29.5 NFS Protocol

NFS provides transparent file access for clients to files and filesystems on a server. This differs from FTP (Chapter 27), which provides file transfer. With FTP a complete copy of the file is made. NFS accesses only the portions of a file that a process references, and a goal of NFS is to make this access transparent. This means that any client application that works with a local file should work with an NFS file, without any program changes whatsoever.

NFS is a client-server application built using Sun RPC. NFS clients access files on an NFS server by sending RPC requests to the server. While this could be done using normal user processes ” that is, the NFS client could be a user process that makes explicit RPC calls to the server, and the server could also be a user process ” NFS is normally not implemented this way for two reasons. First, accessing an NFS file must be transparent to the client. Therefore the NFS client calls are performed by the client operating system, on behalf of client user processes. Second, NFS servers are implemented within the operating system on the server for efficiency. If the NFS server were a user process, every client request and server reply (including the data being read or written) would have to cross the boundary between the kernel and the user process, which is expensive.

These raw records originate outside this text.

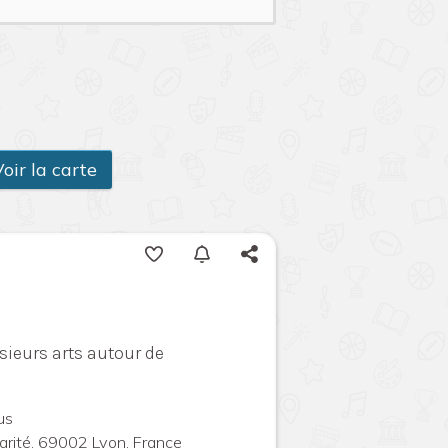
oir la carte
usieurs arts autour de
us
arité, 69002 Lyon, France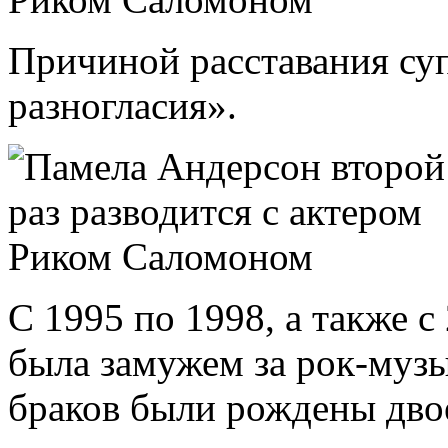
Причиной расставания су
разногласия».
С 1995 по 1998, а также 
была замужем за рок-муз
браков были рождены дво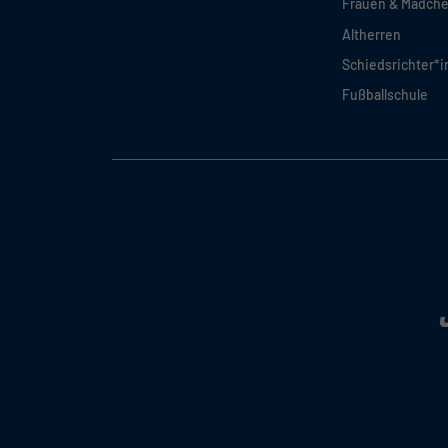
Frauen & Mädch
Altherren
Schiedsrichter*
Fußballschule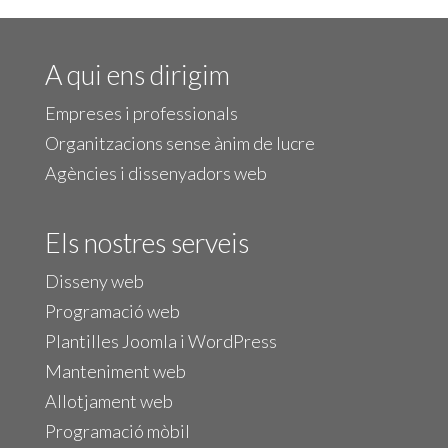
A qui ens dirigim
Empreses i professionals
Organitzacions sense ànim de lucre
Agències i dissenyadors web
Els nostres serveis
Disseny web
Programació web
Plantilles Joomla i WordPress
Manteniment web
Allotjament web
Programació mòbil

In this section we look at version 2 of NFS, as documented in RFC 1094 [Sun Microsystems 1988b]. A better description of Sun RPC, XDR, and NFS is given in [X/ Open 1991]. Details on using and administering NFS are in [Stern 1991]. The specifications for version 3 of the NFS protocol were released in 1993, which we cover in Section 29.7.

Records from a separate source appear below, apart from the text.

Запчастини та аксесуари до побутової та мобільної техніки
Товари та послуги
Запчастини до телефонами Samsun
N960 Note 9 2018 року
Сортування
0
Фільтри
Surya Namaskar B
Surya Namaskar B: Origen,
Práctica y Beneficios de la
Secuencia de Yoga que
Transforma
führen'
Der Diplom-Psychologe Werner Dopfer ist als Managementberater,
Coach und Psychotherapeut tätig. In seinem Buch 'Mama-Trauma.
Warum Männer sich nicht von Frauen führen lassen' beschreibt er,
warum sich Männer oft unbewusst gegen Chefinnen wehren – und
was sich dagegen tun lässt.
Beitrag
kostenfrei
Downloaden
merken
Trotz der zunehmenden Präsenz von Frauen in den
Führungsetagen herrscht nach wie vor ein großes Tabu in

Figure 29.3 shows the typical arrangement of an NFS client and an NFS server. There are many subtle points in this figure.

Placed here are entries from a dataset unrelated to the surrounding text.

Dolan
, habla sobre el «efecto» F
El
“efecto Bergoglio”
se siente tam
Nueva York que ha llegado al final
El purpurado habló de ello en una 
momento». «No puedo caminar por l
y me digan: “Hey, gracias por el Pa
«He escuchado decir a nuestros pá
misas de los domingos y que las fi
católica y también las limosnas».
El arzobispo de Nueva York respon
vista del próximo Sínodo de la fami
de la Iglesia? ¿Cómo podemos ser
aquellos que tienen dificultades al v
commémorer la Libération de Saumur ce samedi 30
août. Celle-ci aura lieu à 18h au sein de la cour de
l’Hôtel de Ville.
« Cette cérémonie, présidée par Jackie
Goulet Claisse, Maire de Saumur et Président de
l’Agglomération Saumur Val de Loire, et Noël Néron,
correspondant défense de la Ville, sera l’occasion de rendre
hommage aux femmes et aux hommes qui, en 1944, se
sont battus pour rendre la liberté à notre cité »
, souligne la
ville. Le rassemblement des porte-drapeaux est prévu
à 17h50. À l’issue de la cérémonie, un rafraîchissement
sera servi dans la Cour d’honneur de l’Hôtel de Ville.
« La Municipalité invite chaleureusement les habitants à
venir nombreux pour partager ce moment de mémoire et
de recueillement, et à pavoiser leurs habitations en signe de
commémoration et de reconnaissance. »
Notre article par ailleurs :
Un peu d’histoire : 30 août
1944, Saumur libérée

Figure 29.3. Typical arrangement of NFS client and NFS server.

It is transparent to the client whether it's accessing a local file or an NFS file. The kernel determines this when the file is opened. After the file is opened, the kernel passes all references to local files to the box labeled "local file access," and all references to an NFS file are passed to the "NFS client" box.
The NFS client sends RPC requests to the NFS server through its TCP/IP module. NFS is used predominantly with UDP, but newer implementations can also use TCP.
The NFS server receives client requests as UDP datagrams on port 2049. Although the NFS server could use an ephemeral port that it then registers with the port mapper, UDP port 2049 is hardcoded into most implementations.
When the NFS server receives a client request, the requests are passed to its local file access routines, which access a local disk on the server.
It can take the NFS server a while to handle a client's request. The local file-system is normally accessed, which can take some time. During this time, the server does not want to block other client requests from being serviced. To handle this, most NFS servers are multithreaded ” that is, there are really multiple NFS servers running inside the server kernel. How this is handled depends on the operating system. Since most Unix kernels are not multithreaded, a common technique is to start multiple instances of a user process (often called nfsd ) that performs a single system call and remains inside the kernel as a kernel process.
Similarly, it can take the NFS client a while to handle a request from a user process on the client host. An RPC is issued to the server host, and the reply is waited for. To provide more concurrency to the user processes on the client host that are using NFS, there are normally multiple NFS clients running inside the client kernel. Again, the implementation depends on the operating system. Unix systems often use a technique similar to the NFS server technique: a user process named biod that performs a single system call and remains inside the kernel as a kernel process.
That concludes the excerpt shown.